The UNION solution is for this type of case.

select username from users where company = 'bbc' 
union
select username from users where city = 'London';

Now each sub-query can use the index for its search, and the results of the subquery are combined by the UNION .


An anonymous user proposed an edit to my answer above, but a moderator rejected the edit. It should have been a comment, not an edit. The claim of the proposed edit was that UNION has to sort the result set to eliminate duplicate rows. This makes the query run slower, and the index optimization is therefore a wash.

My response is that that the indexes help to reduce the result set to a small number of rows before the UNION happens. UNION does in fact eliminate duplicates, but to do that it only has to sort the small result set. There might be cases where the WHERE clauses match a significant portion of the table, and sorting during UNION is as expensive as simply doing the table-scan. But it's more common for the result set to be reduced by the indexed searches, so the sorting is much less costly than the table-scan.

The difference depends on the data in the table, and the terms being searched. The only way to determine the best solution for a given query is to try both methods in the MySQL query profiler and compare their performance.

Those are not the same query.

I don't have much experience with MySQL, so I am not sure what the query optimizer does or does not do, but here are my thoughts from my general background (primarily ms sql server).

Typically, the query analyzer can take the above two queries and make the exact same plan out of them (if they were the same), so it wouldn't matter. I would suspect that there is no performance difference between these queries (which are equivalent)

select distinct username from users where company = ‘bbc’ or company = ‘itv’;

and

select username from users where company = ‘bbc’ 
union
select username from users where company = ‘itv’;

Now, the question is, would there be a difference between the following queries, of which I actually don't know, but I would suspect that the optimizer would make it more like the first query

select username from users where company = ‘bbc’ or company = ‘itv’;

and

select username from users where company = ‘bbc’ 
union all
select username from users where company = ‘itv’;

It depends on what the optimizer ends up doing based on the size of the data, indexes, software version, etc.

I would guess that using OR would give the optimizer a better chance at finding some efficiencies, since everything is in a single logical statement.

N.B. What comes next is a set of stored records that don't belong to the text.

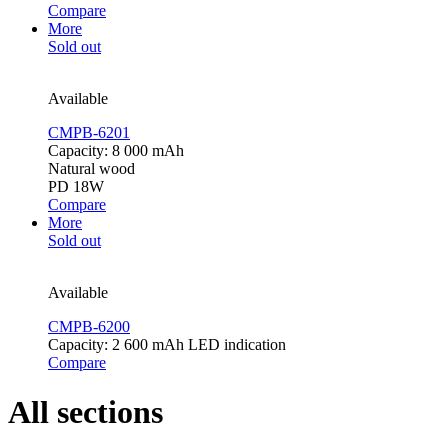
Compare
More
Sold out
Available
CMPB-6201
Capacity: 8 000 mAh
Natural wood
PD 18W
Compare
More
Sold out
Available
CMPB-6200
Capacity: 2 600 mAh LED indication
Compare
All sections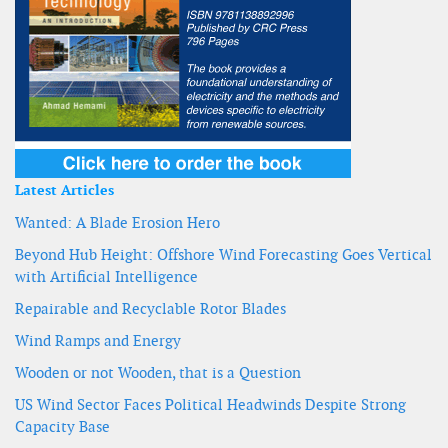
Latest Articles
Wanted: A Blade Erosion Hero
Beyond Hub Height: Offshore Wind Forecasting Goes Vertical
with Artificial Intelligence
Repairable and Recyclable Rotor Blades
Wind Ramps and Energy
Wooden or not Wooden, that is a Question
US Wind Sector Faces Political Headwinds Despite Strong
Capacity Base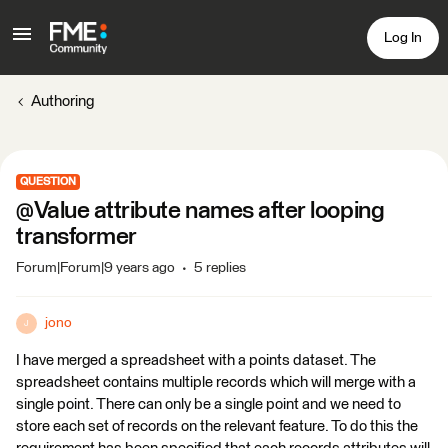
Log In
Authoring
QUESTION
@Value attribute names after looping
transformer
Forum|Forum|9 years ago
5 replies
jono
J
I have merged a spreadsheet with a points dataset. The
spreadsheet contains multiple records which will merge with a
single point. There can only be a single point and we need to
store each set of records on the relevant feature. To do this the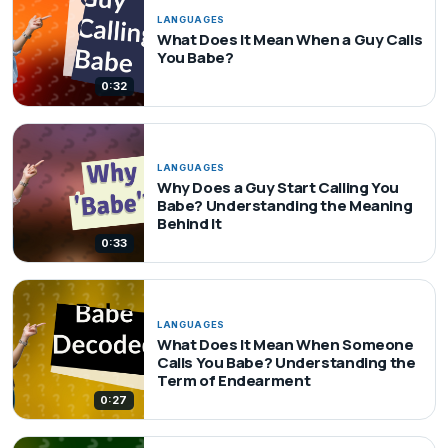
LANGUAGES
What Does It Mean When a Guy Calls
You Babe?
0:32
LANGUAGES
Why Does a Guy Start Calling You
Babe? Understanding the Meaning
Behind It
0:33
LANGUAGES
What Does It Mean When Someone
Calls You Babe? Understanding the
Term of Endearment
0:27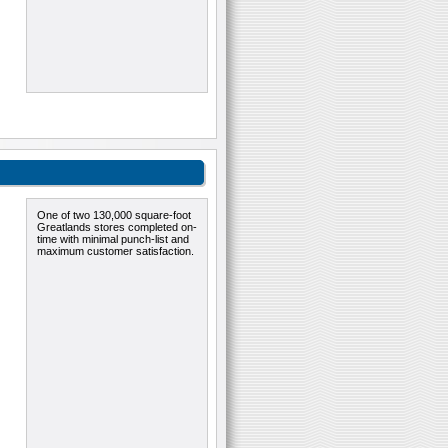
One of two 130,000 square-foot
Greatlands stores completed on-
time with minimal punch-list and
maximum customer satisfaction.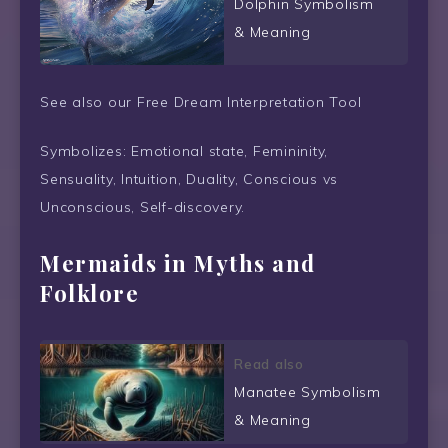
Dolphin Symbolism
& Meaning
See also our Free Dream Interpretation Tool
Symbolizes: Emotional state, Femininity,
Sensuality, Intuition, Duality, Conscious vs
Unconscious, Self-discovery.
Mermaids in Myths and
Folklore
Read also
Manatee Symbolism
& Meaning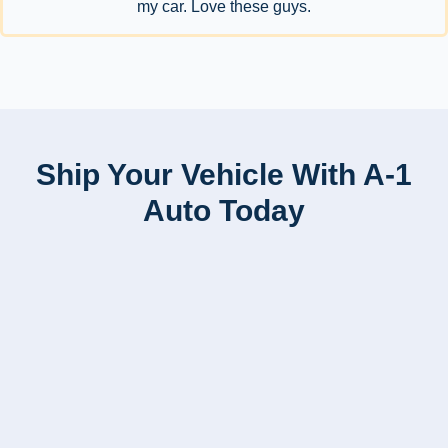
my car. Love these guys.
Ship Your Vehicle With A-1
Auto Today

Also, UNION has some overhead, since it creates a reset set (no duplicates). Each statement in the UNION should execute pretty quickly if company is indexed... not sure it'd really be doing double the work.

Bottom line

Unless you really have a burning need to squeeze every bit of speed out of your query, it's probably better to just go with the form that best communicates your intention... the OR

Update

I also meant to mention IN. I believe the following query will give better performance than the OR (it's also the form I prefer):

select username from users where company in ('bbc', 'itv');

This my benchmark result


When use UNION - Query took 13.8699 seconds
row examined primary select type - 247685

when use OR - Query took 0.0126 seconds and row examined primary select type - 495371

MySQL uses one index for a query, so when we are using or then mysql use one column index and scan full table for another column

another part union same work can 2 times

that's why or is faster then union

In almost all cases, the union or union all version is going to do two full table scans of the users table.

The or version is much better in practice, since it will only scan the table once. It will also use an index only once, if available.

The original statement just seems wrong, for just about any database and any situation.

Bill Karwin's answer is pretty right. When the both part of the OR statement has its own index, it's better doing union because once you have a small subset of results, it's easier to sort them and eliminate duplicates. Total cost is almost less than using only one index (for one of the column) and table scan for the other column (because mysql only uses one index for one column).

It depends of the table's structure and needs generally but in large tables union gave to me better results.